The Poet at the Breakfast-Table eBook

This eBook from the Gutenberg Project consists of approximately 410 pages of information about The Poet at the Breakfast-Table.

The Poet at the Breakfast-Table eBook

This eBook from the Gutenberg Project consists of approximately 410 pages of information about The Poet at the Breakfast-Table.

As we grow older we think more and more of old persons and of old things and places.  As to old persons, it seems as if we never know how much they have to tell until we are old ourselves and they have been gone twenty or thirty years.  Once in a while we come upon some survivor of his or her generation that we have overlooked, and feel as if we had recovered one of the lost books of Livy or fished up the golden candlestick from the ooze of the Tiber.  So it was the other day after my reminiscences of the old gambrel-roofed house and its visitors.  They found an echo in the recollections of one of the brightest and liveliest of my suburban friends, whose memory is exact about everything except her own age, which, there can be no doubt, she makes out a score or two of years more than it really is.  Still she was old enough to touch some lights—­and a shadow or two—­into the portraits I had drawn, which made me wish that she and not I had been the artist who sketched the pictures.  Among the lesser regrets that mingle with graver sorrows for the friends of an earlier generation we have lost, are our omissions to ask them so many questions they could have answered easily enough, and would have been pleased to be asked.  There!  I say to myself sometimes, in an absent mood, I must ask her about that.  But she of whom I am now thinking has long been beyond the reach of any earthly questioning, and I sigh to think how easily I could have learned some fact which I should have been happy to have transmitted with pious care to those who are to come after me.  How many times I have heard her quote the line about blessings brightening as they take their flight, and how true it proves in many little ways that one never thinks of until it is too late.
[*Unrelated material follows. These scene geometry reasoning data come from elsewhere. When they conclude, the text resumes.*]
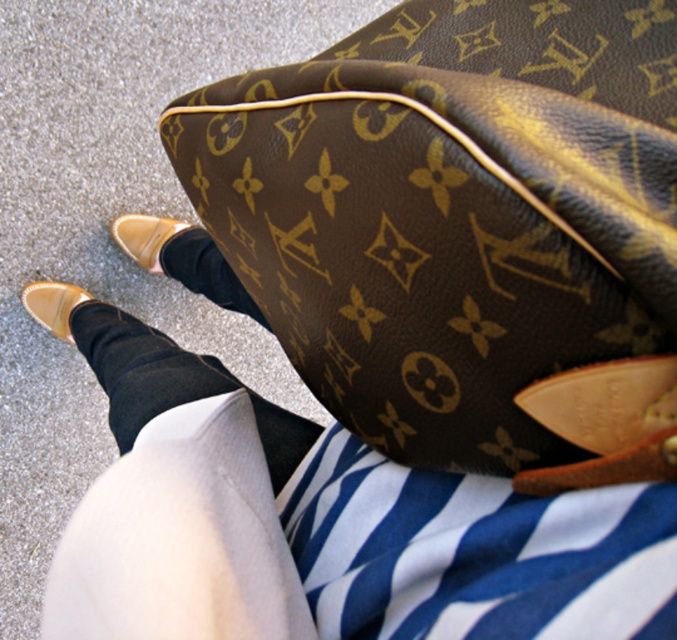 Who is more distant from viewer, (418, 580) or (232, 275)?

The point (232, 275) is more distant.

Is brown leather bag at upper center to the right of black smooth sock at lower center from the viewer's perspective?

Incorrect, brown leather bag at upper center is not on the right side of black smooth sock at lower center.

This screenshot has width=677, height=640. What do you see at coordinates (345, 522) in the screenshot? I see `brown leather bag at upper center` at bounding box center [345, 522].

You are a GUI agent. You are given a task and a screenshot of the screen. Output one action in this format:
    pyautogui.click(x=<x>, y=<y>)
    Task: Click on the brown leather bag at upper center
    Image resolution: width=677 pixels, height=640 pixels.
    Given the screenshot: What is the action you would take?
    pyautogui.click(x=345, y=522)

Which is below, brown monogrammed leather handbag at center or brown leather bag at upper center?

brown leather bag at upper center is lower down.

Between brown monogrammed leather handbag at center and brown leather bag at upper center, which one has less height?

With less height is brown leather bag at upper center.

Between point (672, 212) and point (144, 570), which one is positioned in front?

Point (672, 212) is in front.

Where is `brown monogrammed leather handbag at center`? This screenshot has width=677, height=640. brown monogrammed leather handbag at center is located at coordinates (450, 212).

Is black glittery sock at lower center above matte tan leather shoe at lower left?

Incorrect, black glittery sock at lower center is not positioned above matte tan leather shoe at lower left.

Is point (114, 429) behind point (68, 292)?

No, it is in front of (68, 292).

Find the location of a particular element. Image resolution: width=677 pixels, height=640 pixels. black glittery sock at lower center is located at coordinates (173, 385).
The Register of Deeds is not himself advanced in years.  But he borrows an air of antiquity from the ancient records which are stored in his sepulchral archives.  I love to go to his ossuary of dead transactions, as I would visit the catacombs of Rome or Paris.  It is like wandering up the Nile to stray among the shelves of his monumental folios.  Here stands a series of volumes, extending over a considerable number of years, all of which volumes are in his handwriting.  But as you go backward there is a break, and you come upon the writing of another person, who was getting old apparently, for it is beginning to be a little shaky, and then you know that you have gone back as far as the last days of his predecessor.  Thirty or forty years more carry you to the time when this incumbent began the duties of his office; his hand was steady then; and the next volume beyond it in date betrays the work of a still different writer.  All this interests me, but I do not see how it is going to interest my reader.  I do not feel very happy about the Register of Deeds.  What can I do with him?  Of what use is he going to be in my record of what I have seen and heard at the breakfast-table?  The fact of his being one of the boarders was not so important that I was obliged to speak of him, and I might just as well have drawn on my imagination and not allowed this dummy to take up the room which another guest might have profitably filled at our breakfast-table.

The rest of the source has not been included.